**Work required:** Could you return the full listing, every line exactly as given?

**Extracted material:**
+++
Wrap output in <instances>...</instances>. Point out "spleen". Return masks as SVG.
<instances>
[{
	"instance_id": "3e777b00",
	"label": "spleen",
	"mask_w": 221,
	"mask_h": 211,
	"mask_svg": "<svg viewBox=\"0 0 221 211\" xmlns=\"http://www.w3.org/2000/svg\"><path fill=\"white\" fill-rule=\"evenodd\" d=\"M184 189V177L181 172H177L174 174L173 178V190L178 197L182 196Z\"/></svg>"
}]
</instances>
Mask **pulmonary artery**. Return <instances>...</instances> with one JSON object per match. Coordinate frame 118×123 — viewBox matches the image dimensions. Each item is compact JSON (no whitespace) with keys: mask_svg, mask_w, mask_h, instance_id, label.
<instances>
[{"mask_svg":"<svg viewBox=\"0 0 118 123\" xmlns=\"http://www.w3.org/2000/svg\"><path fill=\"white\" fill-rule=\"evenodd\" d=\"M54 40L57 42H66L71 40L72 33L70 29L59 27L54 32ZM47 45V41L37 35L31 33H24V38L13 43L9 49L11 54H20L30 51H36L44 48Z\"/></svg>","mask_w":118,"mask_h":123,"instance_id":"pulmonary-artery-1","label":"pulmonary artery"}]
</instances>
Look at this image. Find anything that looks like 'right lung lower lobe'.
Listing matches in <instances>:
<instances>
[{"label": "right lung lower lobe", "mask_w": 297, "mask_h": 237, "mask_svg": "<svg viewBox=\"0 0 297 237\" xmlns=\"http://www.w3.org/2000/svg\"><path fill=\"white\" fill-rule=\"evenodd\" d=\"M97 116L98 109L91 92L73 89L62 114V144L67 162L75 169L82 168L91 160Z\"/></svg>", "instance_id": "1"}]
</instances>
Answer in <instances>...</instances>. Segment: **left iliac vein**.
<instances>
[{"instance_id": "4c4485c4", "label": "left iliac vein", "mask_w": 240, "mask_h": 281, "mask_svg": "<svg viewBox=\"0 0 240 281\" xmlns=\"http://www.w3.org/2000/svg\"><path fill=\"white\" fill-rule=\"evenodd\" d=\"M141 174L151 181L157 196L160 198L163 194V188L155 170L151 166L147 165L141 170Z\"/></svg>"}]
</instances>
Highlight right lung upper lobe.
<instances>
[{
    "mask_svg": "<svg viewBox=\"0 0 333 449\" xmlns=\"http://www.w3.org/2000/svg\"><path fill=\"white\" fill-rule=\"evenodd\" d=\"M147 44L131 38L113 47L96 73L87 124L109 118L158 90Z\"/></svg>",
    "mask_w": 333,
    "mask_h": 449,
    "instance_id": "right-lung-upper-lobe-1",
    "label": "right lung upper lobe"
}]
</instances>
+++
**Exercise result:**
Wrap output in <instances>...</instances>. Point out "spleen". Return masks as SVG.
<instances>
[{
	"instance_id": "3e777b00",
	"label": "spleen",
	"mask_w": 221,
	"mask_h": 211,
	"mask_svg": "<svg viewBox=\"0 0 221 211\" xmlns=\"http://www.w3.org/2000/svg\"><path fill=\"white\" fill-rule=\"evenodd\" d=\"M184 189V177L181 172H177L174 174L173 178V190L178 197L182 196Z\"/></svg>"
}]
</instances>
Mask **pulmonary artery**. Return <instances>...</instances> with one JSON object per match. Coordinate frame 118×123 — viewBox matches the image dimensions. Each item is compact JSON (no whitespace) with keys: mask_svg, mask_w, mask_h, instance_id, label.
<instances>
[{"mask_svg":"<svg viewBox=\"0 0 118 123\" xmlns=\"http://www.w3.org/2000/svg\"><path fill=\"white\" fill-rule=\"evenodd\" d=\"M54 40L57 42H66L71 40L72 33L70 29L59 27L54 32ZM47 45V41L37 35L31 33H24V38L13 43L9 49L11 54H20L30 51H36L44 48Z\"/></svg>","mask_w":118,"mask_h":123,"instance_id":"pulmonary-artery-1","label":"pulmonary artery"}]
</instances>
Look at this image. Find anything that looks like 'right lung lower lobe'.
Listing matches in <instances>:
<instances>
[{"label": "right lung lower lobe", "mask_w": 297, "mask_h": 237, "mask_svg": "<svg viewBox=\"0 0 297 237\" xmlns=\"http://www.w3.org/2000/svg\"><path fill=\"white\" fill-rule=\"evenodd\" d=\"M97 116L98 109L91 92L73 89L62 114V144L67 162L75 169L82 168L91 160Z\"/></svg>", "instance_id": "1"}]
</instances>
Answer in <instances>...</instances>. Segment: **left iliac vein**.
<instances>
[{"instance_id": "4c4485c4", "label": "left iliac vein", "mask_w": 240, "mask_h": 281, "mask_svg": "<svg viewBox=\"0 0 240 281\" xmlns=\"http://www.w3.org/2000/svg\"><path fill=\"white\" fill-rule=\"evenodd\" d=\"M141 174L151 181L157 196L160 198L163 194V188L155 170L151 166L147 165L141 170Z\"/></svg>"}]
</instances>
Highlight right lung upper lobe.
<instances>
[{
    "mask_svg": "<svg viewBox=\"0 0 333 449\" xmlns=\"http://www.w3.org/2000/svg\"><path fill=\"white\" fill-rule=\"evenodd\" d=\"M147 44L131 38L113 47L96 73L87 124L109 118L158 90Z\"/></svg>",
    "mask_w": 333,
    "mask_h": 449,
    "instance_id": "right-lung-upper-lobe-1",
    "label": "right lung upper lobe"
}]
</instances>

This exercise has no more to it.